***** Material for the task

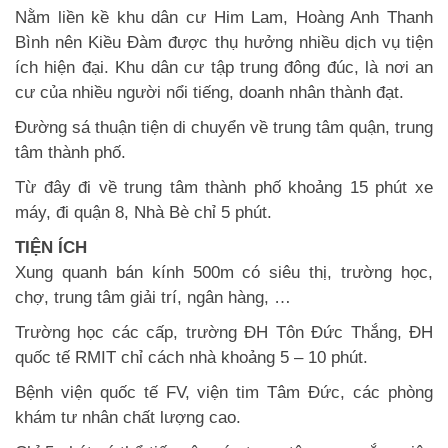
Nằm liền kề khu dân cư Him Lam, Hoàng Anh Thanh
Bình nên Kiều Đàm được thụ hưởng nhiều dịch vụ tiện
ích hiện đại. Khu dân cư tập trung đông đúc, là nơi an
cư của nhiều người nổi tiếng, doanh nhân thành đạt.
Đường sá thuận tiện di chuyển về trung tâm quận, trung
tâm thành phố.
Từ đây đi về trung tâm thành phố khoảng 15 phút xe
máy, đi quận 8, Nhà Bè chỉ 5 phút.
TIỆN ÍCH
Xung quanh bán kính 500m có siêu thị, trường học,
chợ, trung tâm giải trí, ngân hàng, …
Trường học các cấp, trường ĐH Tôn Đức Thắng, ĐH
quốc tế RMIT chỉ cách nhà khoảng 5 – 10 phút.
Bệnh viện quốc tế FV, viện tim Tâm Đức, các phòng
khám tư nhân chất lượng cao.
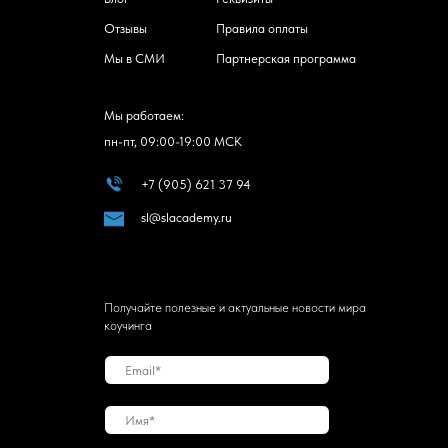
Отзывы
Правила оплаты
Мы в СМИ
Партнерская программа
Мы работаем:
пн-пт, 09:00-19:00 МСК
+7 (905) 621 37 94
sl@slacademy.ru
Получайте полезные и актуальные новости мира
коучинга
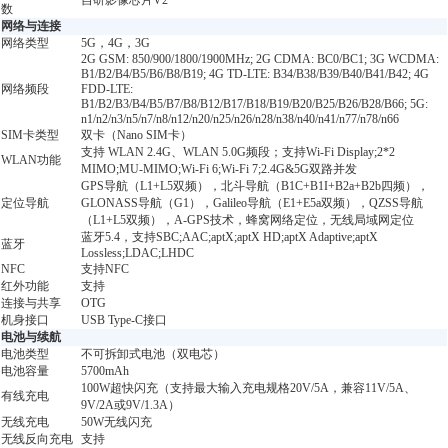
自研影像芯片V2
数
网络与连接
网络类型
5G，4G，3G
2G GSM: 850/900/1800/1900MHz; 2G CDMA: BC0/BC1; 3G WCDMA:
B1/B2/B4/B5/B6/B8/B19; 4G TD-LTE: B34/B38/B39/B40/B41/B42; 4G
网络频段
FDD-LTE:
B1/B2/B3/B4/B5/B7/B8/B12/B17/B18/B19/B20/B25/B26/B28/B66; 5G:
n1/n2/n3/n5/n7/n8/n12/n20/n25/n26/n28/n38/n40/n41/n77/n78/n66
SIM卡类型
双卡（Nano SIM卡）
支持 WLAN 2.4G、WLAN 5.0G频段；支持Wi-Fi Display;2*2
WLAN功能
MIMO;MU-MIMO;Wi-Fi 6;Wi-Fi 7;2.4G&5G双路并发
GPS导航（L1+L5双频），北斗导航（B1C+B1I+B2a+B2b四频），
定位导航
GLONASS导航（G1），Galileo导航（E1+E5a双频），QZSS导航
（L1+L5双频），A-GPS技术，蜂窝网络定位，无线局域网定位
蓝牙5.4，支持SBC;AAC;aptX;aptX HD;aptX Adaptive;aptX
蓝牙
Lossless;LDAC;LHDC
NFC
支持NFC
红外功能
支持
连接与共享
OTG
机身接口
USB Type-C接口
电池与续航
电池类型
不可拆卸式电池（双电芯）
电池容量
5700mAh
100W超快闪充（支持最大输入充电规格20V/5A，兼容11V/5A、
有线充电
9V/2A或9V/1.3A）
无线充电
50W无线闪充
无线反向充电
支持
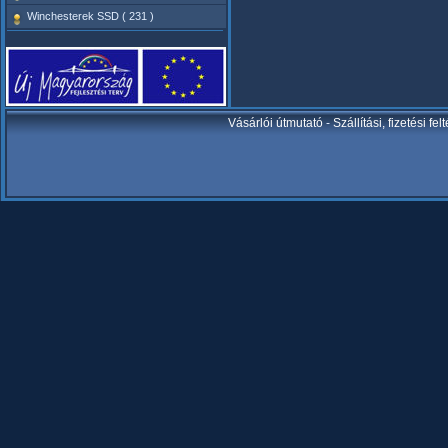
Winchesterek SSD ( 231 )
Vásárlói útmutató
-
Szállítási, fizetési fel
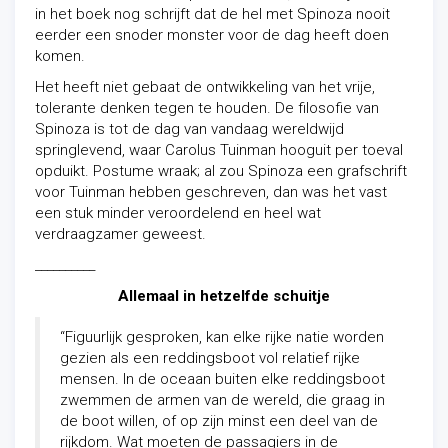
in het boek nog schrijft dat de hel met Spinoza nooit
eerder een snoder monster voor de dag heeft doen
komen.
Het heeft niet gebaat de ontwikkeling van het vrije,
tolerante denken tegen te houden. De filosofie van
Spinoza is tot de dag van vandaag wereldwijd
springlevend, waar Carolus Tuinman hooguit per toeval
opduikt. Postume wraak; al zou Spinoza een grafschrift
voor Tuinman hebben geschreven, dan was het vast
een stuk minder veroordelend en heel wat
verdraagzamer geweest.
__________
Allemaal in hetzelfde schuitje
“Figuurlijk gesproken, kan elke rijke natie worden
gezien als een reddingsboot vol relatief rijke
mensen. In de oceaan buiten elke reddingsboot
zwemmen de armen van de wereld, die graag in
de boot willen, of op zijn minst een deel van de
rijkdom. Wat moeten de passagiers in de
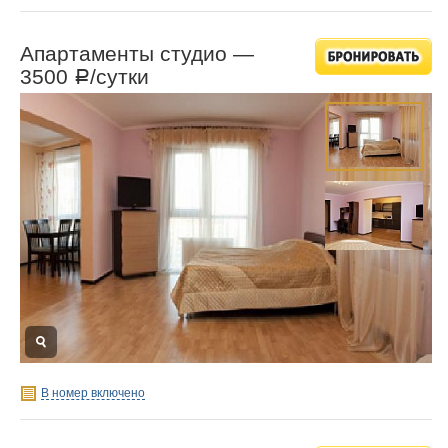
Апартаменты студио —
3500
/сутки
Р
В номер включено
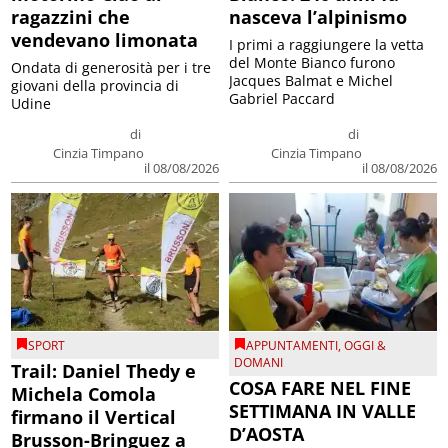
ragazzini che
nasceva l’alpinismo
vendevano limonata
I primi a raggiungere la vetta
del Monte Bianco furono
Ondata di generosità per i tre
Jacques Balmat e Michel
giovani della provincia di
Gabriel Paccard
Udine
di
di
Cinzia Timpano
Cinzia Timpano
il 08/08/2026
il 08/08/2026
SPORT
APPUNTAMENTI
,
OGGI &
DOMANI
Trail: Daniel Thedy e
COSA FARE NEL FINE
Michela Comola
SETTIMANA IN VALLE
firmano il Vertical
D’AOSTA
Brusson-Bringuez a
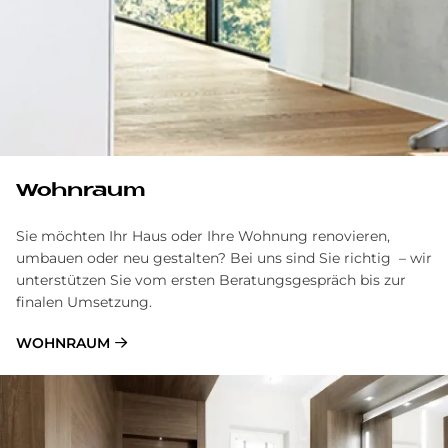
Wohnraum
Sie möchten Ihr Haus oder Ihre Wohnung renovieren,
umbauen oder neu gestalten? Bei uns sind Sie richtig – wir
unterstützen Sie vom ersten Beratungsgespräch bis zur
finalen Umsetzung.
WOHNRAUM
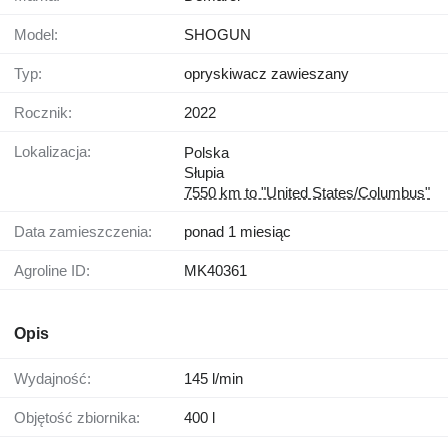
Model:
SHOGUN
Typ:
opryskiwacz zawieszany
Rocznik:
2022
Lokalizacja:
Polska
Słupia
7550 km to "United States/Columbus"
Data zamieszczenia:
ponad 1 miesiąc
Agroline ID:
MK40361
Opis
Wydajność:
145 l/min
Objętość zbiornika:
400 l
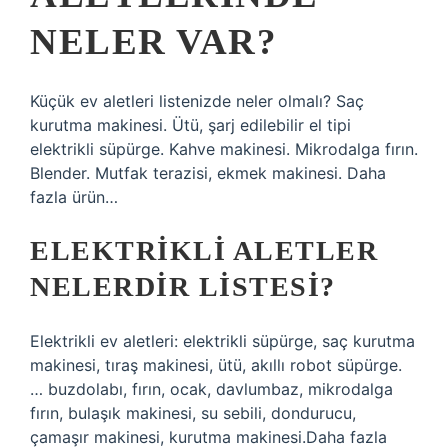
NELER VAR?
Küçük ev aletleri listenizde neler olmalı? Saç
kurutma makinesi. Ütü, şarj edilebilir el tipi
elektrikli süpürge. Kahve makinesi. Mikrodalga fırın.
Blender. Mutfak terazisi, ekmek makinesi. Daha
fazla ürün…
ELEKTRIKLI ALETLER
NELERDIR LISTESI?
Elektrikli ev aletleri: elektrikli süpürge, saç kurutma
makinesi, tıraş makinesi, ütü, akıllı robot süpürge.
… buzdolabı, fırın, ocak, davlumbaz, mikrodalga
fırın, bulaşık makinesi, su sebili, dondurucu,
çamaşır makinesi, kurutma makinesi.Daha fazla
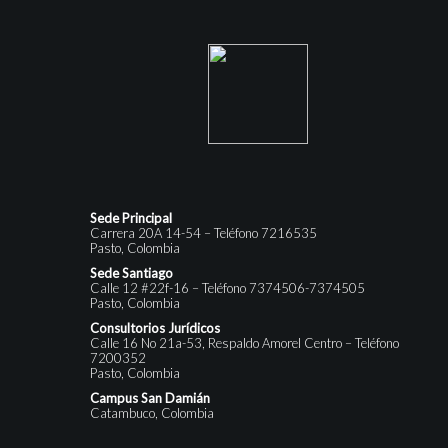
Sede Principal
Carrera 20A 14-54 – Teléfono 7216535
Pasto, Colombia
Sede Santiago
Calle 12 #22f-16 – Teléfono 7374506-7374505
Pasto, Colombia
Consultorios Jurídicos
Calle 16 No 21a-53, Respaldo Amorel Centro – Teléfono
7200352
Pasto, Colombia
Campus San Damián
Catambuco, Colombia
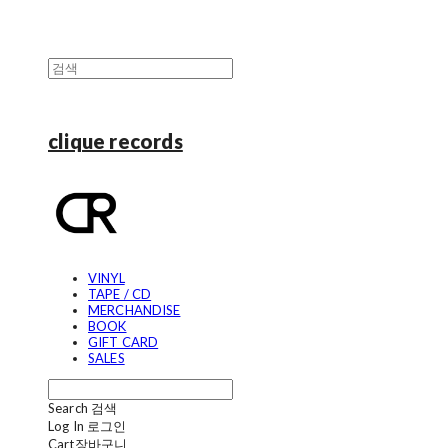
clique records
VINYL
TAPE / CD
MERCHANDISE
BOOK
GIFT CARD
SALES
Search
검색
Log In
로그인
Cart
장바구니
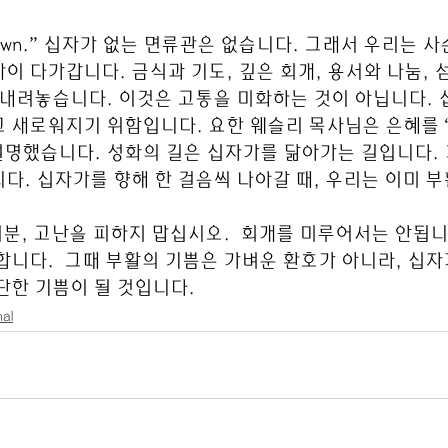
 No Crown.” 십자가 없는 면류관은 없습니다. 그래서 우리는
이 다가갑니다. 금식과 기도, 깊은 회개, 용서와 나눔, 
 내려놓습니다. 이것은 고통을 미화하는 것이 아닙니다. 
 새로워지기 위함입니다. 요한 웨슬리 목사님은 은혜를 
설명했습니다. 성화의 길은 십자가를 닮아가는 길입니다. 
다. 십자가를 향해 한 걸음씩 나아갈 때, 우리는 이미 부활
러분, 고난을 피하지 맙십시오.  회개를 미루어서는 안됩니
합니다.  그때 부활의 기쁨은 가벼운 환호가 아니라, 십자
단한 기쁨이 될 것입니다.
al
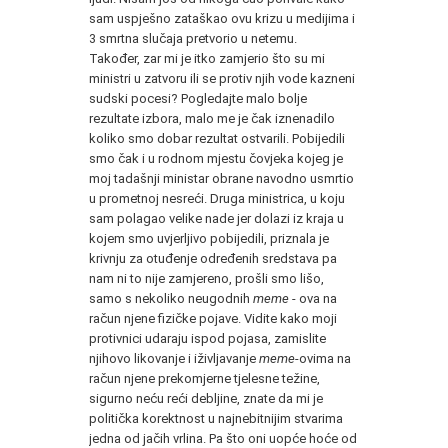
sam uspješno zataškao ovu krizu u medijima i
3 smrtna slučaja pretvorio u netemu.
Također, zar mi je itko zamjerio što su mi
ministri u zatvoru ili se protiv njih vode kazneni
sudski pocesi? Pogledajte malo bolje
rezultate izbora, malo me je čak iznenadilo
koliko smo dobar rezultat ostvarili. Pobijedili
smo čak i u rodnom mjestu čovjeka kojeg je
moj tadašnji ministar obrane navodno usmrtio
u prometnoj nesreći. Druga ministrica, u koju
sam polagao velike nade jer dolazi iz kraja u
kojem smo uvjerljivo pobijedili, priznala je
krivnju za otuđenje određenih sredstava pa
nam ni to nije zamjereno, prošli smo lišo,
samo s nekoliko neugodnih
meme
- ova na
račun njene fizičke pojave. Vidite kako moji
protivnici udaraju ispod pojasa, zamislite
njihovo likovanje i iživljavanje
meme
-ovima na
račun njene prekomjerne tjelesne težine,
sigurno neću reći debljine, znate da mi je
politička korektnost u najnebitnijim stvarima
jedna od jačih vrlina. Pa što oni uopće hoće od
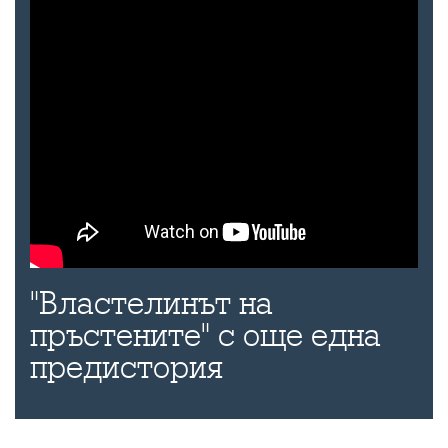
"Властелинът на
пръстените" с още една
предистория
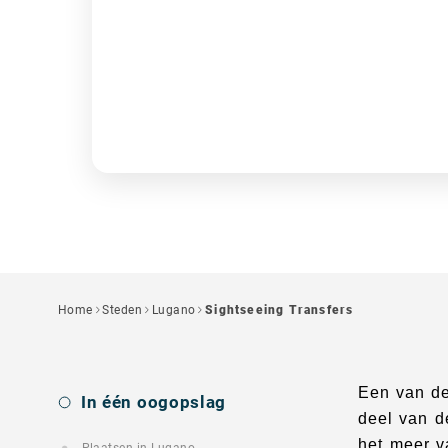
Home
Steden
Lugano
Sightseeing Transfers
Een van de
In één oogopslag
deel van d
het meer v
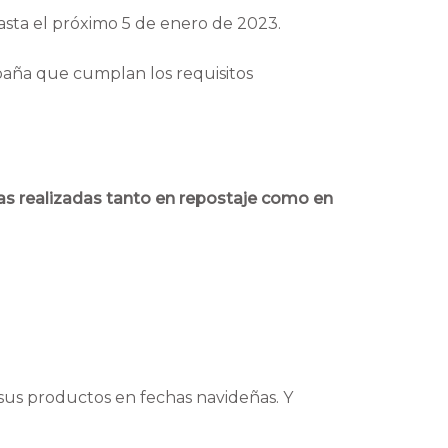
asta el próximo 5 de enero de 2023.
paña que cumplan los requisitos
as realizadas tanto en repostaje como en
sus productos en fechas navideñas. Y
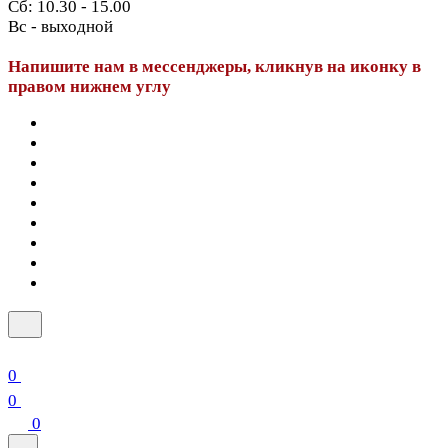
Сб: 10.30 - 15.00
Вс - выходной
Напишите нам в мессенджеры, кликнув на иконку в
правом нижнем углу
0
0
0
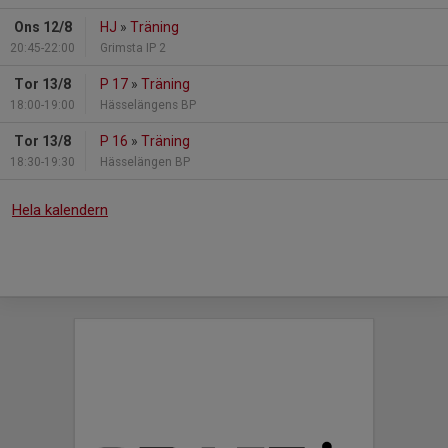
Ons 12/8
HJ
»
Träning
20:45-22:00
Grimsta IP 2
Tor 13/8
P 17
»
Träning
18:00-19:00
Hässelängens BP
Tor 13/8
P 16
»
Träning
18:30-19:30
Hässelängen BP
Hela kalendern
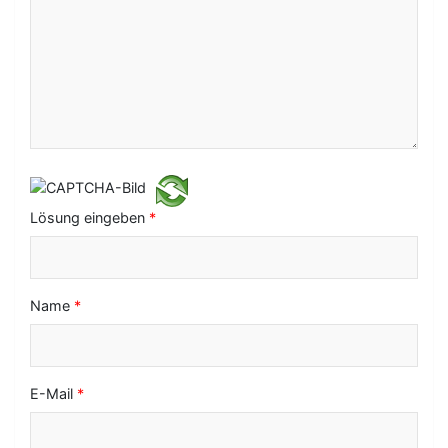
v
i
g
a
t
i
o
Lösung eingeben
*
n
Name
*
E-Mail
*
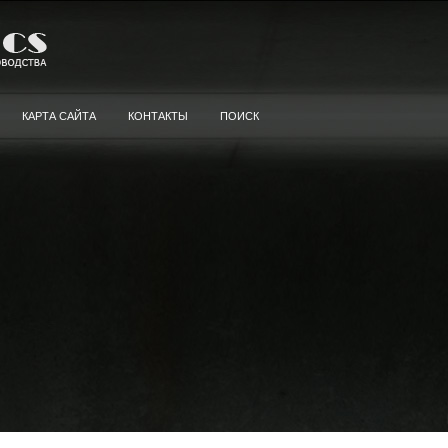
КАРТА САЙТА
КОНТАКТЫ
ПОИСК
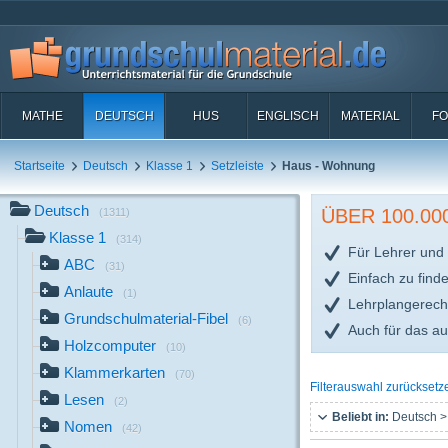
MATHE
DEUTSCH
HUS
ENGLISCH
MATERIAL
FO
Startseite
Deutsch
Klasse 1
Setzleiste
Haus - Wohnung
Deutsch
ÜBER 100.0
(1311)
Klasse 1
(314)
Für Lehrer und 
ABC
(31)
Einfach zu find
Anlaute
(1)
Lehrplangerech
Grundschulmaterial-Fibel
(6)
Auch für das a
Holzcomputer
(10)
Klammerkarten
(70)
Filterauswahl zurücksetz
Lesen
(2)
Beliebt in:
Deutsch >
Nomen
(42)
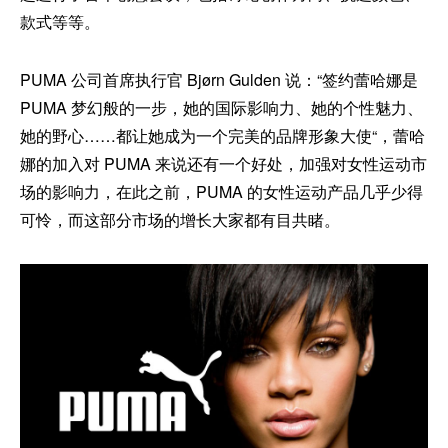
款式等等。
PUMA 公司首席执行官 Bjørn Gulden 说：“签约蕾哈娜是
PUMA 梦幻般的一步，她的国际影响力、她的个性魅力、
她的野心……都让她成为一个完美的品牌形象大使“，蕾哈
娜的加入对 PUMA 来说还有一个好处，加强对女性运动市
场的影响力，在此之前，PUMA 的女性运动产品几乎少得
可怜，而这部分市场的增长大家都有目共睹。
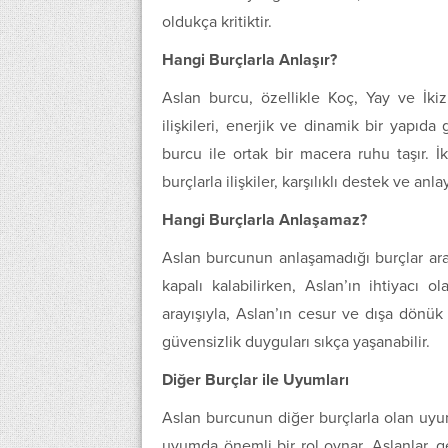
oldukça kritiktir.
Hangi Burçlarla Anlaşır?
Aslan burcu, özellikle Koç, Yay ve İki
ilişkileri, enerjik ve dinamik bir yapıda
burcu ile ortak bir macera ruhu taşır. İ
burçlarla ilişkiler, karşılıklı destek ve anla
Hangi Burçlarla Anlaşamaz?
Aslan burcunun anlaşamadığı burçlar ara
kapalı kalabilirken, Aslan’ın ihtiyacı o
arayışıyla, Aslan’ın cesur ve dışa dönük d
güvensizlik duyguları sıkça yaşanabilir.
Diğer Burçlar ile Uyumları
Aslan burcunun diğer burçlarla olan uyum
uyumda önemli bir rol oynar. Aslanlar, g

**********

Within the listing above, write out the stretch from the line with "18:00-19:00" through the line with "güvensizlik duyguları sıkça yaşanabilir." exactly. Any pictures are to be left out.

**Written solution:**
18:00-19:00
Hässelängens BP
Tor 13/8
P 16
»
Träning
18:30-19:30
Hässelängen BP
Hela kalendern
v
i
g
a
t
i
o
Lösung eingeben
*
n
Name
*
E-Mail
*
КАРТА САЙТА
КОНТАКТЫ
ПОИСК
MATHE
DEUTSCH
HUS
ENGLISCH
MATERIAL
FO
Startseite
Deutsch
Klasse 1
Setzleiste
Haus - Wohnung
Deutsch
ÜBER 100.0
(1311)
Klasse 1
(314)
Für Lehrer und 
ABC
(31)
Einfach zu find
Anlaute
(1)
Lehrplangerech
Grundschulmaterial-Fibel
(6)
Auch für das a
Holzcomputer
(10)
Klammerkarten
(70)
Filterauswahl zurücksetz
Lesen
(2)
Beliebt in:
Deutsch >
Nomen
(42)
款式等等。
PUMA 公司首席执行官 Bjørn Gulden 说：“签约蕾哈娜是
PUMA 梦幻般的一步，她的国际影响力、她的个性魅力、
她的野心……都让她成为一个完美的品牌形象大使“，蕾哈
娜的加入对 PUMA 来说还有一个好处，加强对女性运动市
场的影响力，在此之前，PUMA 的女性运动产品几乎少得
可怜，而这部分市场的增长大家都有目共睹。
oldukça kritiktir.
Hangi Burçlarla Anlaşır?
Aslan burcu, özellikle Koç, Yay ve İki
ilişkileri, enerjik ve dinamik bir yapıda
burcu ile ortak bir macera ruhu taşır. İ
burçlarla ilişkiler, karşılıklı destek ve anla
Hangi Burçlarla Anlaşamaz?
Aslan burcunun anlaşamadığı burçlar ara
kapalı kalabilirken, Aslan’ın ihtiyacı o
arayışıyla, Aslan’ın cesur ve dışa dönük d
güvensizlik duyguları sıkça yaşanabilir.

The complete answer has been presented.